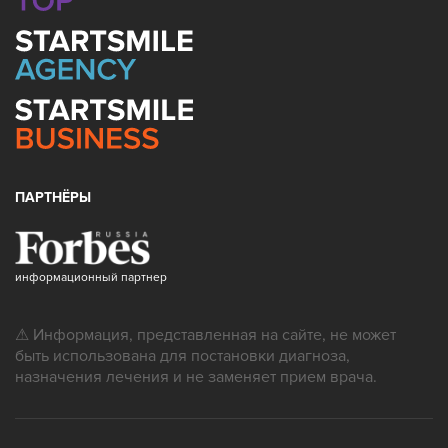
ПАРТНЁРЫ
информационный партнер
⚠ Информация, представленная на сайте, не может
быть использована для постановки диагноза,
назначения лечения и не заменяет прием врача.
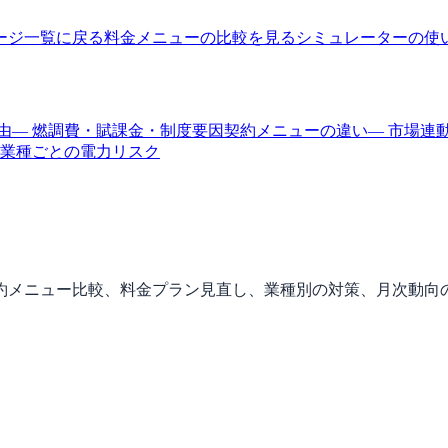
ージ一覧に戻る
料金メニューの比較を見る
シミュレーターの使
由
— 燃調費・賦課金・制度要因
契約メニューの違い
— 市場連
 業種ごとの電力リスク
約メニュー比較、料金プラン見直し、業種別の対策、月次動向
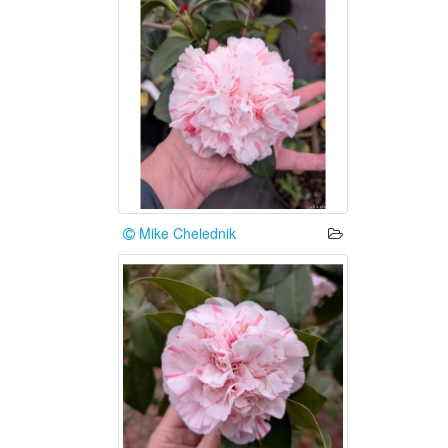
Mike Chelednik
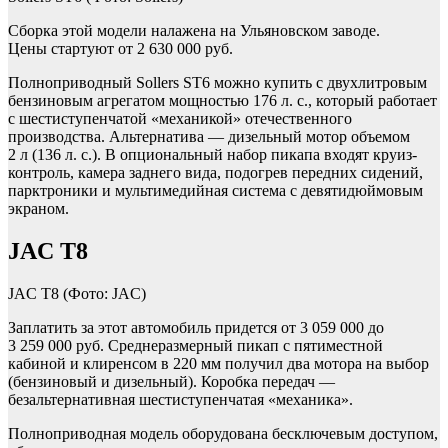
Сборка этой модели налажена на Ульяновском заводе.
Цены стартуют от 2 630 000 руб.
Полноприводный Sollers ST6 можно купить с двухлитровым
бензиновым агрегатом мощностью 176 л. с., который работает
с шестиступенчатой «механикой» отечественного
производства. Альтернатива — дизельный мотор объемом
2 л (136 л. с.). В опциональный набор пикапа входят круиз-
контроль, камера заднего вида, подогрев передних сидений,
парктроники и мультимедийная система с девятидюймовым
экраном.
JAC T8
JAC T8
(Фото: JAC)
Заплатить за этот автомобиль придется от 3 059 000 до
3 259 000 руб. Среднеразмерный пикап с пятиместной
кабиной и клиренсом в 220 мм получил два мотора на выбор
(бензиновый и дизельный). Коробка передач —
безальтернативная шестиступенчатая «механика».
Полноприводная модель оборудована бесключевым доступом,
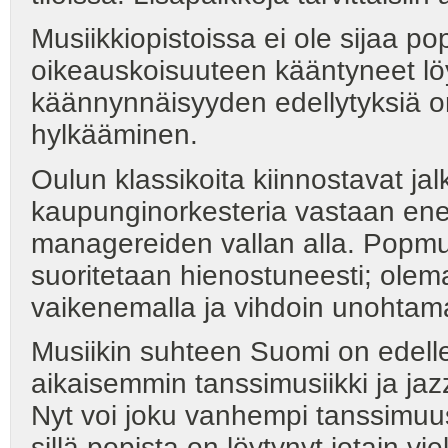
Musiikkiopistoissa ei ole sijaa pop
oikeauskoisuuteen kääntyneet löy
käännynnäisyyden edellytyksiä o
hylkääminen.
Oulun klassikoita kiinnostavat ja
kaupunginorkesteria vastaan e
managereiden vallan alla. Popmus
suoritetaan hienostuneesti; olema
vaikenemalla ja vihdoin unohtam
Musiikin suhteen Suomi on edell
aikaisemmin tanssimusiikki ja jazz
Nyt voi joku vanhempi tanssimuus
sillä popista on löytynyt jotain v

● **What you are asked to do**
Where does the string "дизельный" appear in the records above? Show every line that holds it.

● **Task result**
производства. Альтернатива — дизельный мотор объемом
(бензиновый и дизельный). Коробка передач —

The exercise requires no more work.